Other benefits of using this process are the financial and cultural improvements that result within organizations. A roadmap unites internal stakeholders around actionable plans and creates meaningful connections with current and future customers. These connections are the foundation of sustained competitive advantage.
Mid-level managers are typically responsible for implementing plans for incoming product ideas. However, they can be incentivized to “play it safe” by focusing on reducing project-related risks. They are usually in mid-career and more likely to be promoted with an on-time and on-budget product launch, even if the product doesn’t meet all of its requirements.
Consequently, most of their approaches will resemble what worked on past successful projects, i.e. the ones that got them great performance reviews. Focusing excessively on risk avoidance not only limits which future products are created and how they are developed but more importantly, limits the potential growth of your company.
A well-informed roadmap will allow your teams to take appropriate and necessary risk and avoid “playing it safe” for easy short-term gains.
Although your competitor’s latest product launch gives you a glimpse of what your customers may be wanting next, using it as your next product’s benchmark is short-sighted.
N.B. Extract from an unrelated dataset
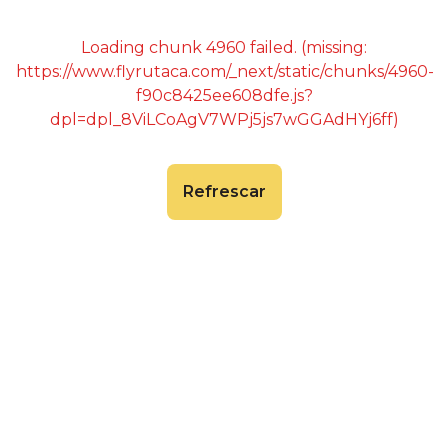
Loading chunk 4960 failed. (missing:
https://www.flyrutaca.com/_next/static/chunks/4960-
f90c8425ee608dfe.js?
dpl=dpl_8ViLCoAgV7WPj5js7wGGAdHYj6ff)
Refrescar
Instead, your team needs to keep abreast of new technologies and trends both inside your market space and beyond. And while some of the technologies or trends in adjacent markets may seem farfetched, they may eventually influence your business or customers in ways you don’t expect if you ignore them.
Staying on top of future trends is an integral part of your strategic roadmap process. Teams with an eye on long-term trends will be more prepared to quickly address unmet customer needs.
If you want your business to grow and thrive, and not just “keep afloat”, you need to create a strategic product roadmap that is informed by the “gap” that exists between your customers’ unmet needs and your company’s current capabilities. If you don’t know what the “gap” is, your team is probably working on the wrong thing.
A clear understanding of the “gap” enables you to create a strategic product roadmap that will connect your business with current and future customers as well as provide a shared vision for your organization. Your internal teams will work together towards common goals that deliver long-term, sustainable growth and superior profitability.